▶ _Work order_: When copying the entries below, leave out every picture and keep the rest exact.

▶ _Records to process_:
****************

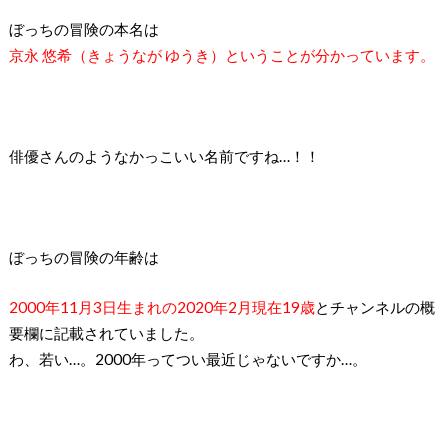
ぼっちの冒険の本名は
京永 悠希（きょうなが ゆうき）ということが分かっています。
俳優さんのようなかっこいい名前ですね
…
！！
ぼっちの冒険の年齢は
2000
年
11
月
3
日生まれの
2020
年
2
月現在
19
歳
と
チャンネルの概
要欄に記載されていました。
わ、若い
…
。
2000
年ってつい最近じゃないですか
…
。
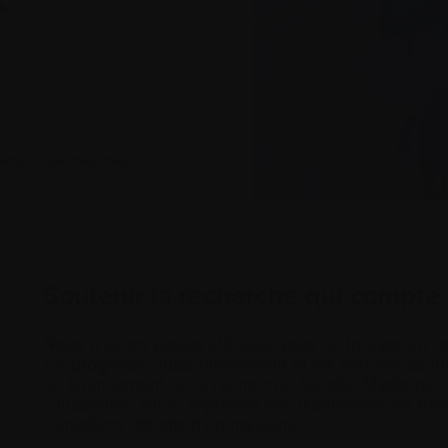
estiné aux chercheurs
Soutenir la recherche qui compte 
Nous n’avons jamais été aussi près de trouver un 
n’a progressé aussi rapidement et les percées se mul
de financement de la recherche Aurelia, Myélome Ca
canadienne sur le myélome afin d’améliorer les trai
Canadiens atteints d’un myélome.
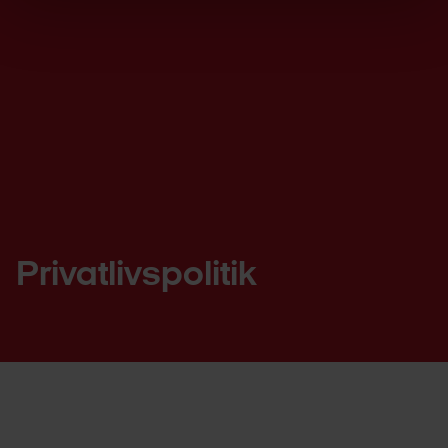
Privatlivspolitik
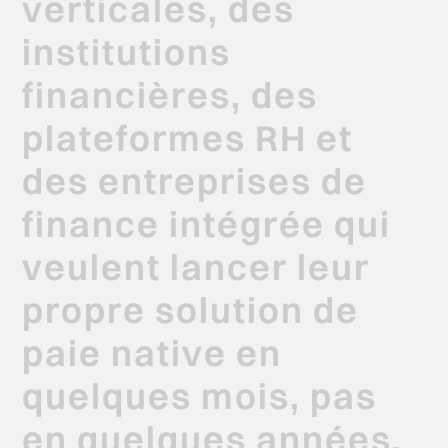
verticales,
des
institutions
financières,
des
plateformes
RH
et
des
entreprises
de
finance
intégrée
qui
veulent
lancer
leur
propre
solution
de
paie
native
en
quelques
mois,
pas
en
quelques
années.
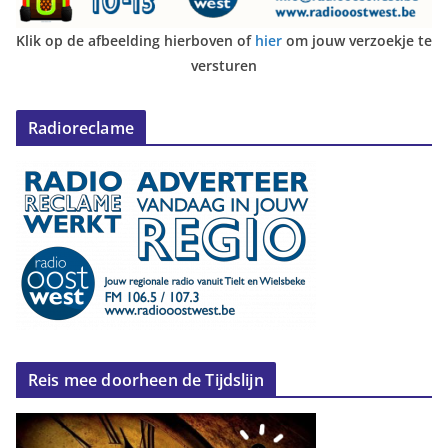
Klik op de afbeelding hierboven of
hier
om jouw verzoekje te
versturen
Radioreclame
Reis mee doorheen de Tijdslijn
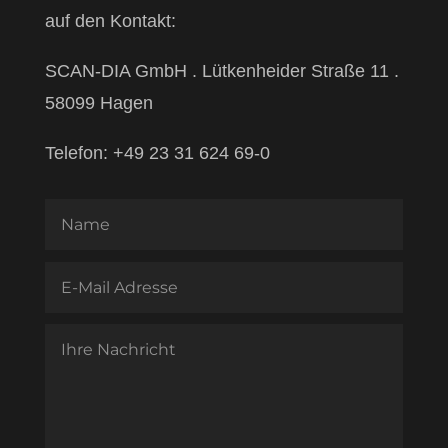
auf den Kontakt:
SCAN-DIA GmbH . Lütkenheider Straße 11 .
58099 Hagen
Telefon: +49 23 31 624 69-0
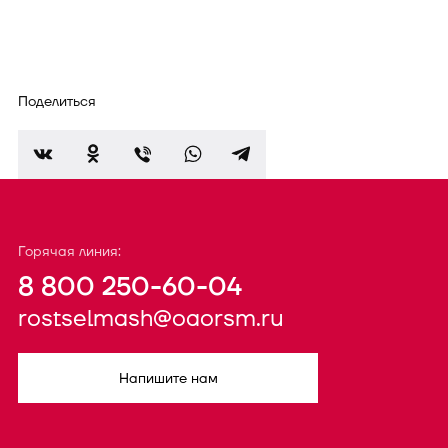
Поделиться
Горячая линия:
8 800 250-60-04
rostselmash@oaorsm.ru
Напишите нам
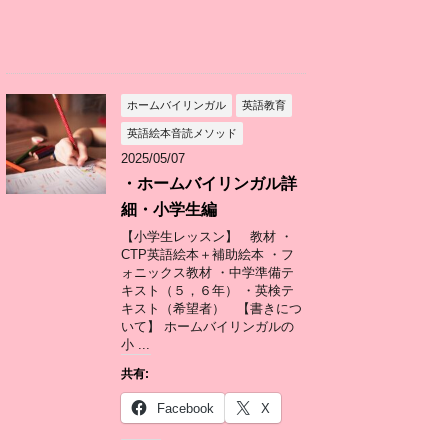
ホームバイリンガル
英語教育
英語絵本音読メソッド
2025/05/07
・ホームバイリンガル詳
細・小学生編
【小学生レッスン】 教材 ・
CTP英語絵本＋補助絵本 ・フ
ォニックス教材 ・中学準備テ
キスト（５，６年） ・英検テ
キスト（希望者） 【書きにつ
いて】 ホームバイリンガルの
小 ...
共有:
Facebook
X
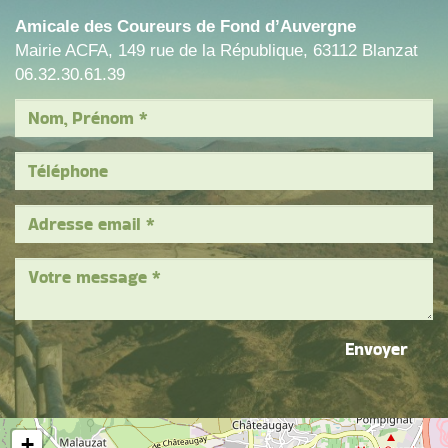
Amicale des Coureurs de Fond d’Auvergne
Mairie ACFA, 149 rue de la République, 63112 Blanzat
06.32.30.61.39
Envoyer
+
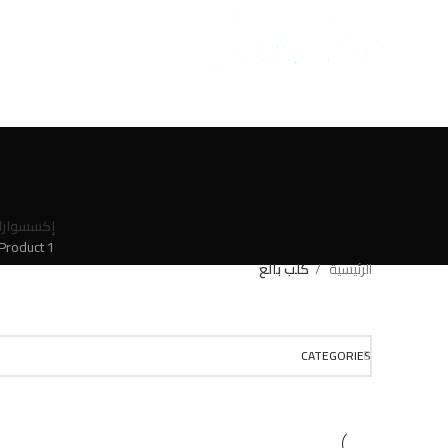
إكسسوارا
1 Product
الرئيسية
كلب بالغ
CATEGORIES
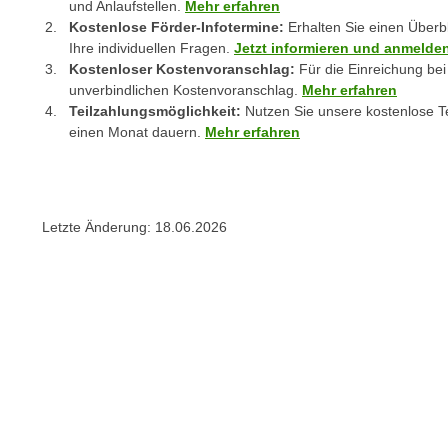
c
und Anlaufstellen.
Mehr erfahren
i
h
Kostenlose Förder-Infotermine:
Erhalten Sie einen Überb
e
Ihre individuellen Fragen.
Jetzt informieren und anmelde
u
r
Kostenloser Kostenvoranschlag:
Für die Einreichung bei
t
e
unverbindlichen Kostenvoranschlag.
Mehr erfahren
z
n
Teilzahlungsmöglichkeit:
Nutzen Sie unsere kostenlose Te
a
“
einen Monat dauern.
Mehr erfahren
b
k
k
l
o
i
m
c
Letzte Änderung:
18.06.2026
m
k
e
e
n
n
z
,
w
v
i
e
s
r
c
w
h
e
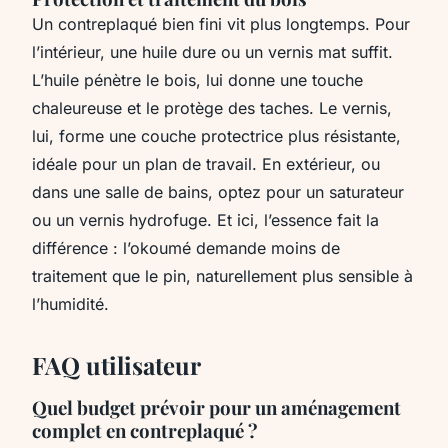
Un contreplaqué bien fini vit plus longtemps. Pour
l’intérieur, une huile dure ou un vernis mat suffit.
L’huile pénètre le bois, lui donne une touche
chaleureuse et le protège des taches. Le vernis,
lui, forme une couche protectrice plus résistante,
idéale pour un plan de travail. En extérieur, ou
dans une salle de bains, optez pour un saturateur
ou un vernis hydrofuge. Et ici, l’essence fait la
différence : l’okoumé demande moins de
traitement que le pin, naturellement plus sensible à
l’humidité.
FAQ utilisateur
Quel budget prévoir pour un aménagement
complet en contreplaqué ?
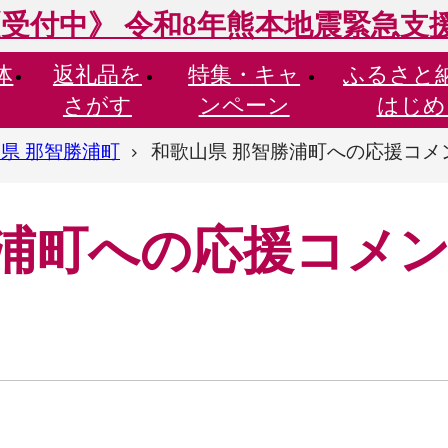
受付中》 令和8年熊本地震緊急支
体
返礼品を
特集・
キャ
ふるさと
さがす
ンペーン
はじめ
県 那智勝浦町
和歌山県 那智勝浦町への応援コメ
勝浦町への応援コメ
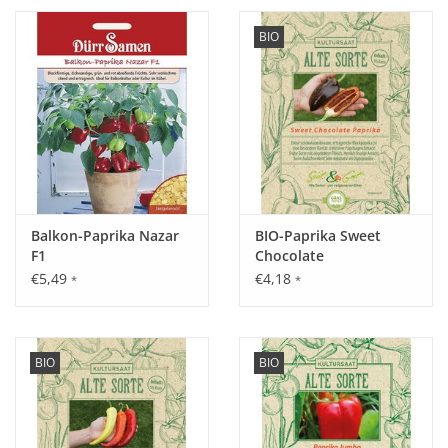
BIO
Balkon-Paprika Nazar
BIO-Paprika Sweet
F1
Chocolate
€5,49
€4,18
*
*
BIO
BIO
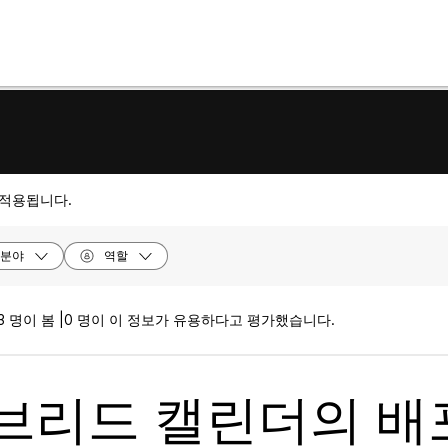
 적용됩니다.
분야
역할
3 명이 봄 |
0 명이 이 정보가 유용하다고 평가했습니다.
브리드 캘린더의 배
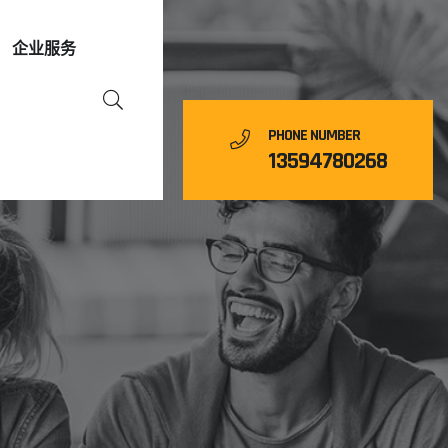
企业服务
PHONE NUMBER
13594780268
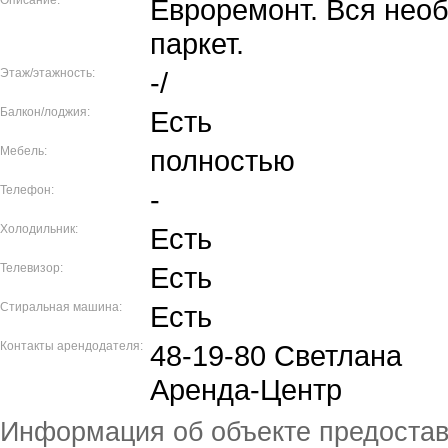
Евроремонт. Вся необ
паркет.
Этаж/этажность:
-/
Балкон/лоджия:
Есть
Мебель:
полностью
Телефон:
-
Холодильник:
Есть
Телевизор:
Есть
Стиральная машина:
Есть
Контакты арендодателя:
48-19-80 Светлана
Аренда-Центр
Информация об объекте предоста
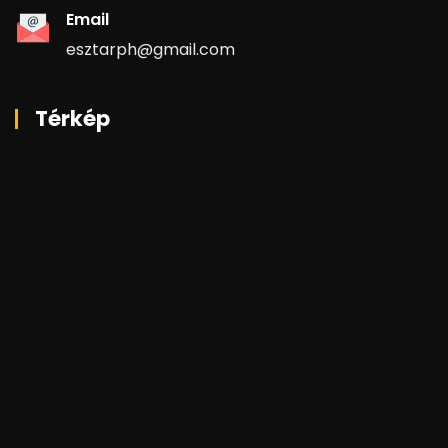
Email
esztarph@gmail.com
Térkép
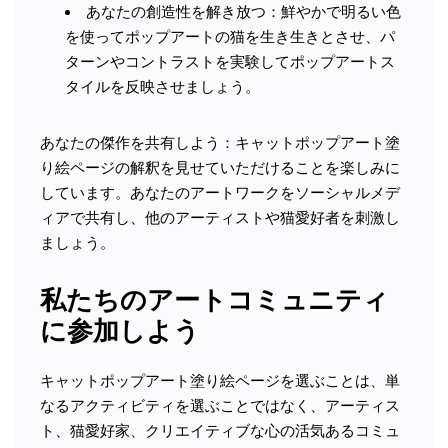
あなたの創造性を解き放つ：鮮やかで明るい色
を使ってポップアートの猫を生き生きとさせ、パ
ターンやコントラストを実験してポップアートス
タイルを反映させましょう。
あなたの傑作を共有しよう：キャットポップアート塗
り絵ページの解釈を見せていただけることを楽しみに
しています。あなたのアートワークをソーシャルメデ
ィアで共有し、他のアーティストや猫愛好者を刺激し
ましょう。
私たちのアートコミュニティ
に参加しよう
キャットポップアート塗り絵ページを選ぶことは、単
なるアクティビティを選ぶことではなく、アーティス
ト、猫愛好家、クリエイティブな心の活気あるコミュ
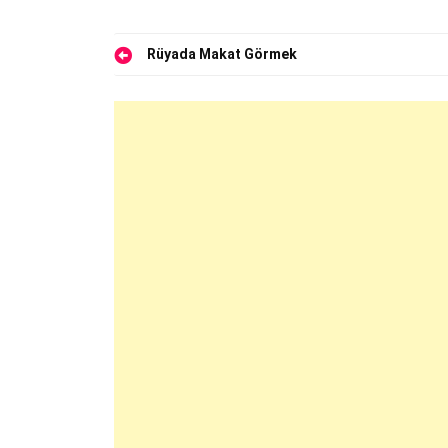
Yazı
Rüyada Makat Görmek
gezinmesi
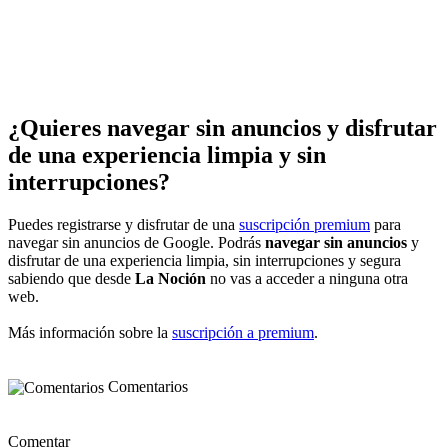
¿Quieres navegar sin anuncios y disfrutar
de una experiencia limpia y sin
interrupciones?
Puedes registrarse y disfrutar de una
suscripción premium
para
navegar sin anuncios de Google. Podrás
navegar sin anuncios
y
disfrutar de una experiencia limpia, sin interrupciones y segura
sabiendo que desde
La Noción
no vas a acceder a ninguna otra
web.
Más información sobre la
suscripción a premium
.
Comentarios
Comentar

****************

▶ _Solution to this task_:
ぼっちの冒険の本名は
京永 悠希（きょうなが ゆうき）ということが分かっています。
俳優さんのようなかっこいい名前ですね
…
！！
ぼっちの冒険の年齢は
2000
年
11
月
3
日生まれの
2020
年
2
月現在
19
歳
と
チャンネルの概
要欄に記載されていました。
わ、若い
…
。
2000
年ってつい最近じゃないですか
…
。
estiné aux chercheurs
Soutenir la recherche qui compte 
Nous n’avons jamais été aussi près de trouver un 
n’a progressé aussi rapidement et les percées se mul
de financement de la recherche Aurelia, Myélome Ca
canadienne sur le myélome afin d’améliorer les trai
Canadiens atteints d’un myélome.
Privatlivspolitik
verticales,
des
institutions
financières,
des
plateformes
RH
et
des
entreprises
de
finance
intégrée
qui
veulent
lancer
leur
propre
solution
de
paie
native
en
quelques
mois,
pas
en
quelques
années.
Klik op de afbeelding hierboven of
hier
om jouw verzoekje te
versturen
Radioreclame
Reis mee doorheen de Tijdslijn
auf den Kontakt:
SCAN-DIA GmbH . Lütkenheider Straße 11 .
58099 Hagen
Telefon: +49 23 31 624 69-0
Поделиться
Горячая линия:
8 800 250-60-04
rostselmash@oaorsm.ru
Напишите нам
ホームバイリンガル
英語教育
英語絵本音読メソッド
2025/05/07
・ホームバイリンガル詳
細・小学生編
【小学生レッスン】 教材 ・
CTP英語絵本＋補助絵本 ・フ
ォニックス教材 ・中学準備テ
キスト（５，６年） ・英検テ
キスト（希望者） 【書きにつ
いて】 ホームバイリンガルの
小 ...
共有:
Facebook
X
Amicale des Coureurs de Fond d’Auvergne
Mairie ACFA, 149 rue de la République, 63112 Blanzat
06.32.30.61.39
Envoyer
+
إكسسوارا
1 Product
الرئيسية
كلب بالغ
CATEGORIES
c
und Anlaufstellen.
Mehr erfahren
i
h
Kostenlose Förder-Infotermine:
Erhalten Sie einen Überb
e
Ihre individuellen Fragen.
Jetzt informieren und anmelde
u
r
Kostenloser Kostenvoranschlag:
Für die Einreichung bei
t
e
unverbindlichen Kostenvoranschlag.
Mehr erfahren
z
n
Teilzahlungsmöglichkeit:
Nutzen Sie unsere kostenlose Te
a
“
einen Monat dauern.
Mehr erfahren
b
k
k
l
o
i
m
c
Letzte Änderung:
18.06.2026
m
k
e
e
n
n
z
,
w
v
i
e
s
r
c
w
h
e
Un contreplaqué bien fini vit plus longtemps. Pour
l’intérieur, une huile dure ou un vernis mat suffit.
L’huile pénètre le bois, lui donne une touche
chaleureuse et le protège des taches. Le vernis,
lui, forme une couche protectrice plus résistante,
idéale pour un plan de travail. En extérieur, ou
dans une salle de bains, optez pour un saturateur
ou un vernis hydrofuge. Et ici, l’essence fait la
différence : l’okoumé demande moins de
traitement que le pin, naturellement plus sensible à
l’humidité.
FAQ utilisateur
Quel budget prévoir pour un aménagement
complet en contreplaqué ?
受付中》 令和8年熊本地震緊急支
体
返礼品を
特集・
キャ
ふるさと
さがす
ンペーン
はじめ
県 那智勝浦町
和歌山県 那智勝浦町への応援コメ
勝浦町への応援コメ
BIO
Balkon-Paprika Nazar
BIO-Paprika Sweet
F1
Chocolate
€5,49
€4,18
*
*
BIO
BIO
 적용됩니다.
분야
역할
3 명이 봄 |
0 명이 이 정보가 유용하다고 평가했습니다.
브리드 캘린더의 배
企业服务
PHONE NUMBER
13594780268
Евроремонт. Вся необ
паркет.
Этаж/этажность:
-/
Балкон/лоджия:
Есть
Мебель:
полностью
Телефон:
-
Холодильник:
Есть
Телевизор:
Есть
Стиральная машина:
Есть
Контакты арендодателя:
48-19-80 Светлана
Аренда-Центр
Информация об объекте предоста
Email
esztarph@gmail.com
Térkép
あなたの創造性を解き放つ：鮮やかで明るい色
を使ってポップアートの猫を生き生きとさせ、パ
ターンやコントラストを実験してポップアートス
タイルを反映させましょう。
あなたの傑作を共有しよう：キャットポップアート塗
り絵ページの解釈を見せていただけることを楽しみに
しています。あなたのアートワークをソーシャルメデ
ィアで共有し、他のアーティストや猫愛好者を刺激し
ましょう。
私たちのアートコミュニティ
に参加しよう
キャットポップアート塗り絵ページを選ぶことは、単
なるアクティビティを選ぶことではなく、アーティス
ト、猫愛好家、クリエイティブな心の活気あるコミュ
Yazı
Rüyada Makat Görmek
gezinmesi
¿Quieres navegar sin anuncios y disfrutar
de una experiencia limpia y sin
interrupciones?
Puedes registrarse y disfrutar de una
suscripción premium
para
navegar sin anuncios de Google. Podrás
navegar sin anuncios
y
disfrutar de una experiencia limpia, sin interrupciones y segura
sabiendo que desde
La Noción
no vas a acceder a ninguna otra
web.
Más información sobre la
suscripción a premium
.
Comentarios
Comentar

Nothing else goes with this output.